[Dataset entries]

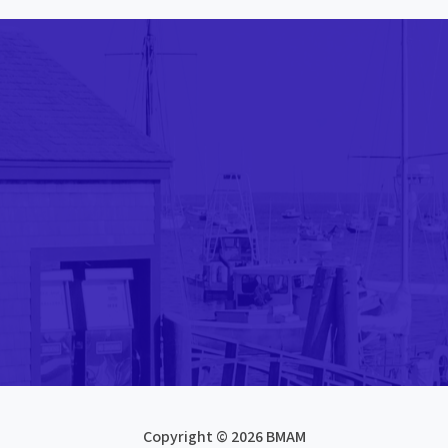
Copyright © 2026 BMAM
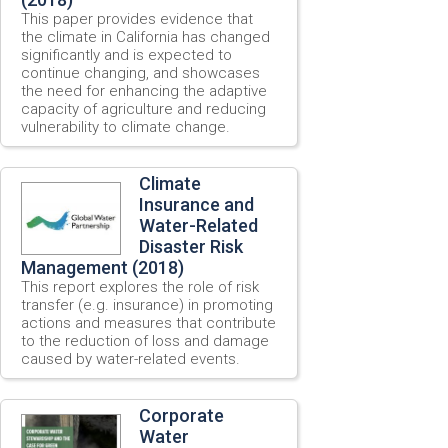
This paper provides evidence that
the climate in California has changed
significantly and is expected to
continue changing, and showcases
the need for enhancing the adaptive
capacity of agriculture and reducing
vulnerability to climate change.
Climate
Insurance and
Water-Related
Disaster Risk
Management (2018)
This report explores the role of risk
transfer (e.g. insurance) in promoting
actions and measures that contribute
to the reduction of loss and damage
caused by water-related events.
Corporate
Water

### DESCRIPTION OF THE TASK
The answer must be exactly the lines from the one containing "Insurance and" through the final line of the data, both ends included, and nothing else.

### ANSWER SPACE
Insurance and
Water-Related
Disaster Risk
Management (2018)
This report explores the role of risk
transfer (e.g. insurance) in promoting
actions and measures that contribute
to the reduction of loss and damage
caused by water-related events.
Corporate
Water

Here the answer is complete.